Cell migration and invasion assays

Twenty-four hours after transfection, cells were pre-treated or not with TGF-β1 for 24 h and migration and invasion assays were performed. The migration assay was carried out using a modified Boyden's chamber assay. Briefly, 28 μL of RPMI with 10% FCS was added to the lower chamber and 50 μL of cell suspension (5 × 105 cells/mL) in a serum free medium was added to the upper chamber. After 4 h of incubation, the cells on the lower side of the membrane were stained, photographed, and counted in eight randomly chosen fields.

For cell invasion assay 5 × 105 cells/mL were seeded in Matrigel invasion chamber (8.0 µm pore size; BD Biosciences, 354480). Top chambers (culture inserts) were filled with serum-free medium and bottom chambers were filled with medium containing 10% FBS. After 24–48 h cells at the bottom surface of the membranes were stained, photographed, and at least 10 fields were counted. Each experiment was performed for three times, in triplicates.

Gelatin zymography

The activity of the matrix metalloproteinase MMP2 and 9 was measured by gelatin zymography. 24 h from transfections, cells were washed, and then TGF-β1 was added at 5 ng/mL concentration in serum-free medium. At 48 h of treatment conditioned medium was collected and centrifuged at 6,000 rpm for 10 min at 4°C. MMP-2 and MMP-9 activation was analyzed by gelatin zymography using 10% polyacrylamide resolving gel containing 1 mg/mL gelatine. After electrophoresis, gels were washed with 50 mM Tris–HCl pH 7.5, 5 mM CaCl2 and 2.5% Triton X-100 and then incubated in 50 mM Tris–HCl pH 7.5, 5 mM CaCl2 at 37°C overnight. Gels were stained with 0.25% Coomassie brilliant blue (R-250) dye in 10% acetic acid and 10% isopropanol. Semi-quantitative densitometry was performed using the Image J 1.49v program (NIH).

ELISA analysis of total MMP2 protein levels

Cells transfected with siRNAs were treated or not treated with TGF-β1 for 48 h. Culture media were collected and MMP2 concentration was determined by ELISA analysis. (ELISA kit, R&D Systems, MMP200).

Statistical analysis

Descriptive statistics were used to summarize pertinent study information. The association between variables was tested by the Pearson Chi-Square test or Fisher's exact test, when appropriate.

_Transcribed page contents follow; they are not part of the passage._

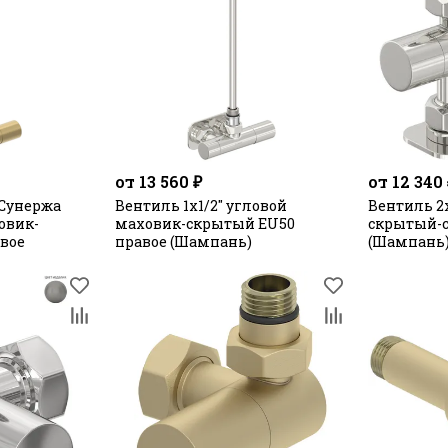
от 13 560 ₽
от 12 340
Сунержа
Вентиль 1х1/2" угловой
Вентиль 2
ховик-
маховик-скрытый EU50
скрытый-
вое
правое (Шампань)
(Шампань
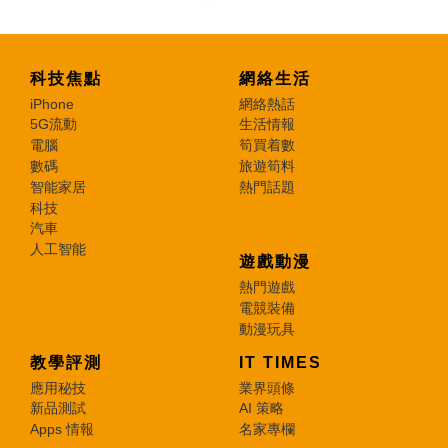
科技焦點
網絡生活
iPhone
網絡熱話
5G流動
生活情報
電腦
筍買着數
數碼
旅遊筍料
智能家居
熱門話題
科技
汽車
人工智能
遊戲動漫
熱門遊戲
電競裝備
動漫玩具
教學評測
IT TIMES
應用秘技
業界頭條
新品測試
AI 策略
Apps 情報
名家專欄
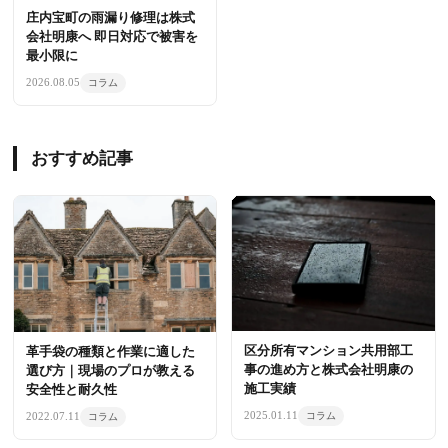
庄内宝町の雨漏り修理は株式
会社明康へ 即日対応で被害を
最小限に
2026.08.05
コラム
おすすめ記事
区分所有マンション共用部工
革手袋の種類と作業に適した
事の進め方と株式会社明康の
選び方｜現場のプロが教える
施工実績
安全性と耐久性
2025.01.11
2022.07.11
コラム
コラム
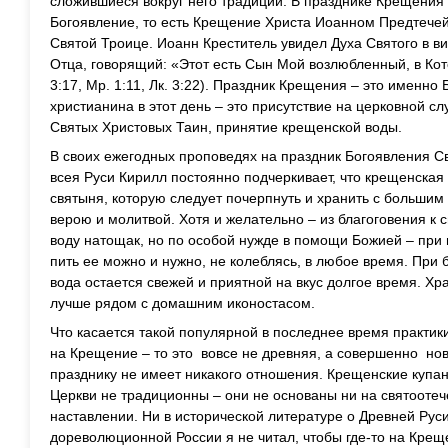
сложившиеся вокруг него традиции. В празднике Крещения 
Богоявление, то есть Крещение Христа Иоанном Предтечей.
Святой Троице. Иоанн Креститель увидел Духа Святого в ви
Отца, говорящий: «Этот есть Сын Мой возлюбленный, в Ко
3:17, Мр. 1:11, Лк. 3:22). Праздник Крещения – это именно
христианина в этот день – это присутствие на церковной с
Святых Христовых Таин, принятие крещенской воды.
В своих ежегодных проповедях на праздник Богоявления С
всея Руси Кирилл постоянно подчеркивает, что крещенская 
святыня, которую следует почерпнуть и хранить с большим
верою и молитвой. Хотя и желательно – из благоговения к
воду натощак, но по особой нужде в помощи Божией – при 
пить ее можно и нужно, не колеблясь, в любое время. При
вода остается свежей и приятной на вкус долгое время. Хр
лучше рядом с домашним иконостасом.
Что касается такой популярной в последнее время практики
на Крещение – то это вовсе не древняя, а совершенно нова
празднику не имеет никакого отношения. Крещенские купа
Церкви не традиционны – они не основаны ни на святоотеч
наставлении. Ни в исторической литературе о Древней Руси
дореволюционной России я не читал, чтобы где-то на Крещ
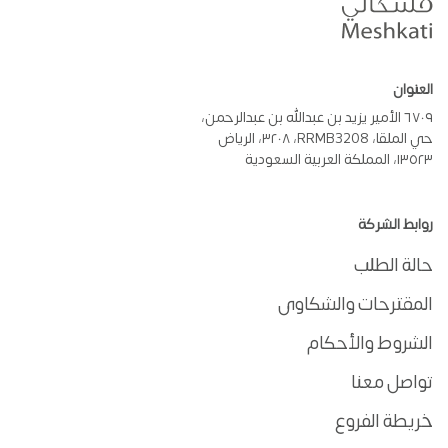
العنوان
٦٧٠٩ الأمير يزيد بن عبدالله بن عبدالرحمن،
حي الملقا، RRMB3208، ٣٢٠٨، الرياض
١٣٥٢٣، المملكة العربية السعودية
روابط الشركة
حالة الطلب
المقترحات والشكاوى
الشروط والأحكام
تواصل معنا
خريطة الفروع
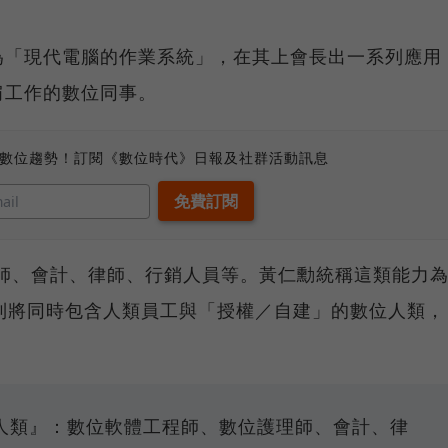
為「現代電腦的作業系統」，在其上會長出一系列應用
肩工作的數位同事。
、數位趨勢！訂閱《數位時代》日報及社群活動訊息
理師、會計、律師、行銷人員等。黃仁勳統稱這類能力
未來編制將同時包含人類員工與「授權／自建」的數位人類，
人類』：數位軟體工程師、數位護理師、會計、律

To identify the optimum cut off point that would more accurately categorize hMENA expression as high or low risk for negative and positive Iso-11a, a receiver operator characteristic (ROC) analysis was conducted. OS was calculated by the Kaplan–Meier product-limit method from the date of the surgery until death. If a patient had not died, OS was censored at the time of the last visit. The log-rank test was used to assess differences between subgroups. Significance was defined at the p ≤ 0 .05 level. The Hazard risk and the confidence limits were estimated for each variable using the Cox univariate model. All reported p values are based two-sided tests, and a p value less than 0.05 indicates statistical significance. A multivariate Cox proportional hazard model was also developed using stepwise regression (forward selection) with variables that were significant in the univariate analyses. Enter limit and remove limit were p = 0.10 and p = 0.15, respectively. SPSS (SPSS version 21.0, SPSS Inc.) and MedCalc® (14.0) statistical programs were used.

For in vitro experiments, data are expressed as the mean of at least three different experiments ± SD. Comparison between two groups was analyzed using the Student's t-test. Statistical significance was defined as p ≤ 0 .05. Asterisks indicate significant differences between experimental groups.